= Beginning of Section =

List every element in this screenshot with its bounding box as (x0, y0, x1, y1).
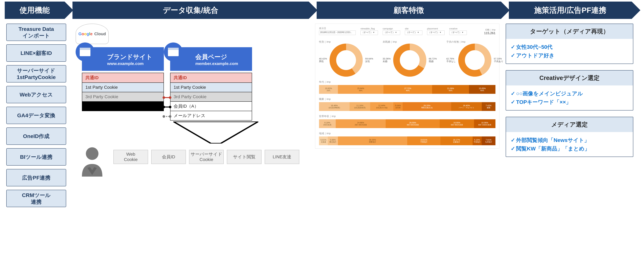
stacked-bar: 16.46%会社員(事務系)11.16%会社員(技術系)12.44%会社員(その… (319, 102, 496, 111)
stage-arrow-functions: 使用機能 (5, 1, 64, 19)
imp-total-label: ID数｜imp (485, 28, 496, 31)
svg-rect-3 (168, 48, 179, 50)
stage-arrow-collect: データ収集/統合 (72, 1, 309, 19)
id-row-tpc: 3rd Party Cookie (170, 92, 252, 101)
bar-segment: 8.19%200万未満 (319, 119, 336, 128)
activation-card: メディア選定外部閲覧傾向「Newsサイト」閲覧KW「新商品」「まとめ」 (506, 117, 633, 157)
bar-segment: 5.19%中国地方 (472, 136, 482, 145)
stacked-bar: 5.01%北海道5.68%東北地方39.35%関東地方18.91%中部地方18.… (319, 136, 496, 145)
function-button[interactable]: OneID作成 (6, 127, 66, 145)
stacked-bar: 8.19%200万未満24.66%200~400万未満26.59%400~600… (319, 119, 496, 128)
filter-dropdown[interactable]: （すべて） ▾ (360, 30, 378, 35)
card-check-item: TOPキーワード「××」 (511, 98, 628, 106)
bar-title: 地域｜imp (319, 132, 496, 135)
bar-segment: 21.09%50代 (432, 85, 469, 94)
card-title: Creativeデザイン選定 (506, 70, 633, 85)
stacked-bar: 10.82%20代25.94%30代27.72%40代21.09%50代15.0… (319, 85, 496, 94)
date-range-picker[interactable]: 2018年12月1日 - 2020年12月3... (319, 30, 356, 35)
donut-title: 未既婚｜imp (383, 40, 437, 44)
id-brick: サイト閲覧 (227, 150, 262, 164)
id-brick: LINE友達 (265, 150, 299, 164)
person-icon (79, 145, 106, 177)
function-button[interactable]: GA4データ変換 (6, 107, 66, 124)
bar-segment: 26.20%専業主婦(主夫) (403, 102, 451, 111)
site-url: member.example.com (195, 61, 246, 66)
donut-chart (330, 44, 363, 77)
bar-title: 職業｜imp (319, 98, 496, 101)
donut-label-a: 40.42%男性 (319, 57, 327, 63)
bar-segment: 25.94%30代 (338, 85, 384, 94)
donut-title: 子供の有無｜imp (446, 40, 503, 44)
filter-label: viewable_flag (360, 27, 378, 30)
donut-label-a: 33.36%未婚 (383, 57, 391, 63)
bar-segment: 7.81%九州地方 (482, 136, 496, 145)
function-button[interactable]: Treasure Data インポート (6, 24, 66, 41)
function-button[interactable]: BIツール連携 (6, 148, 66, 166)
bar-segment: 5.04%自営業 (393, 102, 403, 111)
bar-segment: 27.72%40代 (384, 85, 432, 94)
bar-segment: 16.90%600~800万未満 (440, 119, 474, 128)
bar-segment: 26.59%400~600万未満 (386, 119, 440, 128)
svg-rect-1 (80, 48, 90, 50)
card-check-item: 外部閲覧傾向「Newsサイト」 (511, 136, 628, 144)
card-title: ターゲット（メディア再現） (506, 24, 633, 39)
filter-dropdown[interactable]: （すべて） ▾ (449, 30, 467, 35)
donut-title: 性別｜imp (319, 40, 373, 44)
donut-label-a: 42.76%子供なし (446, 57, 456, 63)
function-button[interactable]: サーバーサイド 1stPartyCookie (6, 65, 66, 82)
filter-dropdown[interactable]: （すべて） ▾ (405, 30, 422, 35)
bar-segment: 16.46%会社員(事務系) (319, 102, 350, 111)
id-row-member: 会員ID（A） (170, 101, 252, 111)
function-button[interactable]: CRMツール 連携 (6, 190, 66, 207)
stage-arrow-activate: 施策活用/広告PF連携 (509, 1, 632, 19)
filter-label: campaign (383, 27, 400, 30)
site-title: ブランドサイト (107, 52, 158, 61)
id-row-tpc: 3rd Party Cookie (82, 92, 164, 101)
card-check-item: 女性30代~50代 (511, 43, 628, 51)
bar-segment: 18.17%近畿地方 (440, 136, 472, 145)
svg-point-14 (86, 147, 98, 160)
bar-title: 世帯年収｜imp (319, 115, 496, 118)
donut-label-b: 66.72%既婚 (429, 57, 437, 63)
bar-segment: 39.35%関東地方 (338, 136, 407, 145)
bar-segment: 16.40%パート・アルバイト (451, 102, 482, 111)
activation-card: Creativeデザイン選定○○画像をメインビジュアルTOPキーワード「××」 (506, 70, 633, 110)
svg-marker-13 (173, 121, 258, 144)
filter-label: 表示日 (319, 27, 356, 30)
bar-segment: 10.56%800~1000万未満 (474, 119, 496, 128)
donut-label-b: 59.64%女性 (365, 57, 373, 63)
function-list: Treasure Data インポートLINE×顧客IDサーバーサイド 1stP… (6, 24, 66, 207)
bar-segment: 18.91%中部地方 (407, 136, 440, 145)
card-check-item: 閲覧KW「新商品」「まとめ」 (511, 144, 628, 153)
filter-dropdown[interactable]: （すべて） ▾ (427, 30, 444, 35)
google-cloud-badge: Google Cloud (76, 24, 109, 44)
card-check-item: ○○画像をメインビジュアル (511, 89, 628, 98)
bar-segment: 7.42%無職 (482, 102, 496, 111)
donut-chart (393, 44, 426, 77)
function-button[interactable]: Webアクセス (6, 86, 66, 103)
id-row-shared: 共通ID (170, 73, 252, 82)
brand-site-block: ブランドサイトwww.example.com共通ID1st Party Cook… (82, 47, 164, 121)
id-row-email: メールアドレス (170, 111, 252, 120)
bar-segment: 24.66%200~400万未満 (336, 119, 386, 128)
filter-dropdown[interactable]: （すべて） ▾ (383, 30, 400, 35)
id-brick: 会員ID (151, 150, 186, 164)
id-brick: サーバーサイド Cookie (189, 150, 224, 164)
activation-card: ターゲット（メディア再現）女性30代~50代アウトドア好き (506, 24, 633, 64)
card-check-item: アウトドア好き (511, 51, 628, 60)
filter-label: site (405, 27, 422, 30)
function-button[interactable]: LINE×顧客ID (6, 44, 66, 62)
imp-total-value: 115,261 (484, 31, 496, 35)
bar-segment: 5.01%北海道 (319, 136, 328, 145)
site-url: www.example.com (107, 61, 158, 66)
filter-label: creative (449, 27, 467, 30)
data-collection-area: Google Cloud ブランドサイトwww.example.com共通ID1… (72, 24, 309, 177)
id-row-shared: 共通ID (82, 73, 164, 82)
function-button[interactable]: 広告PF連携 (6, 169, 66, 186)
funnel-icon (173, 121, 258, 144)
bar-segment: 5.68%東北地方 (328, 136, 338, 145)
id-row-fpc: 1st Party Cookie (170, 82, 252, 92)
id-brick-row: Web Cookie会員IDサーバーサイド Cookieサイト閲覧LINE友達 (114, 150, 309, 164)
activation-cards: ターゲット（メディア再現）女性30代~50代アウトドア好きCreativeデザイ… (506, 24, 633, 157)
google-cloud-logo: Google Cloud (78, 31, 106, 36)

= End of Section =
= Beginning of Section =

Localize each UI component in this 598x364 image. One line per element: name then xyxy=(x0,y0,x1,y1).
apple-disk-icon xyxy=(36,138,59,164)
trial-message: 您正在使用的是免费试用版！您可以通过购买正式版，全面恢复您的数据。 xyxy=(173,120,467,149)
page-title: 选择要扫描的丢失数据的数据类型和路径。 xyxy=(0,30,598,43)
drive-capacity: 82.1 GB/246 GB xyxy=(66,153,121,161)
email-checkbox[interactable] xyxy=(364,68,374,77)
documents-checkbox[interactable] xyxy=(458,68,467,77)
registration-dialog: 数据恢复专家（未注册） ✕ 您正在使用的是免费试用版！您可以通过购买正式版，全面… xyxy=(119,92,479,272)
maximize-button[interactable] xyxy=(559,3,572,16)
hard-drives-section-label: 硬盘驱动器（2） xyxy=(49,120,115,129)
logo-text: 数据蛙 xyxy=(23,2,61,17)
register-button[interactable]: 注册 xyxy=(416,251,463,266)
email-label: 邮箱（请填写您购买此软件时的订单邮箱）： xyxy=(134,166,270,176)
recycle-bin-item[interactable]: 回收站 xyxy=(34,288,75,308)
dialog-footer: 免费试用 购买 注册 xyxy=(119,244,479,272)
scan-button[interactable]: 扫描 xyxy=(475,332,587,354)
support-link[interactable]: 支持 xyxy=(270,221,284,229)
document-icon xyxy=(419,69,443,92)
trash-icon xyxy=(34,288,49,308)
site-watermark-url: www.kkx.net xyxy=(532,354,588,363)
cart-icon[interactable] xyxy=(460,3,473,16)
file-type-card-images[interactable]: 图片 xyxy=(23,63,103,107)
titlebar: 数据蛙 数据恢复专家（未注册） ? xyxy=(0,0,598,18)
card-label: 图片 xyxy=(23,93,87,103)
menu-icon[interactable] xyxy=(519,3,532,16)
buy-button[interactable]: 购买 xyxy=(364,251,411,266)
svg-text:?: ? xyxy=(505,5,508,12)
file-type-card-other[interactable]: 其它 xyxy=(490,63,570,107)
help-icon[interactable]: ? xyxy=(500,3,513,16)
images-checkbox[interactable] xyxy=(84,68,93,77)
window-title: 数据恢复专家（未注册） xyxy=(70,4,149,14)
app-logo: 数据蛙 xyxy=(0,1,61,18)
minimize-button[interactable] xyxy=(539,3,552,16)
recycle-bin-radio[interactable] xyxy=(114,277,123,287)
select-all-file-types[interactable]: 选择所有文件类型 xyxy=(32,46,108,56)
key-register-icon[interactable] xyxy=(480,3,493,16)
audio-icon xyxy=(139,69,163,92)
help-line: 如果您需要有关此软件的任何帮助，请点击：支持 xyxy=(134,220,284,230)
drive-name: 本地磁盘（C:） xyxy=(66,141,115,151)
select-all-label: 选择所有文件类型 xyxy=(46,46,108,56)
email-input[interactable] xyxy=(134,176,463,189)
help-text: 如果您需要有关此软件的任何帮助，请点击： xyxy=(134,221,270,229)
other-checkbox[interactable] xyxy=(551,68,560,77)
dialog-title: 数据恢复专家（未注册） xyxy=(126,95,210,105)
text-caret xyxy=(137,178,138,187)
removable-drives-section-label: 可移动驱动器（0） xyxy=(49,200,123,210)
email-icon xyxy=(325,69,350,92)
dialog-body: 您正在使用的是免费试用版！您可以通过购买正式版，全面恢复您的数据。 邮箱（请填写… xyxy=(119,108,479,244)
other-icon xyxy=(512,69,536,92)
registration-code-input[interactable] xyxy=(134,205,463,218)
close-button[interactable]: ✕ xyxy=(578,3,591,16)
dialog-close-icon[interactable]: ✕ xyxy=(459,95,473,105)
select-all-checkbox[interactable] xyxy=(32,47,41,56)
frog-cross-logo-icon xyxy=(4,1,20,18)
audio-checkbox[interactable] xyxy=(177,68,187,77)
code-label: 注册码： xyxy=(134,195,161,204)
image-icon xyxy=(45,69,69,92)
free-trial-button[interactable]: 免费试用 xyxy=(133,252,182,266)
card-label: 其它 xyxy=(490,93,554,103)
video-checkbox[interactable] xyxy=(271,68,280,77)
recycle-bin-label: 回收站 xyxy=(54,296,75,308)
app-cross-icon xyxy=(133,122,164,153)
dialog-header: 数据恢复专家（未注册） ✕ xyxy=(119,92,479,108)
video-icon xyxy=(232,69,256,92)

= End of Section =

(What you have to do) Wherever the string "total" occurs in the records, copy the line it is in.

(Solution for this task)
imp-total-label: ID数｜imp (485, 28, 496, 31)
imp-total-value: 115,261 (484, 31, 496, 35)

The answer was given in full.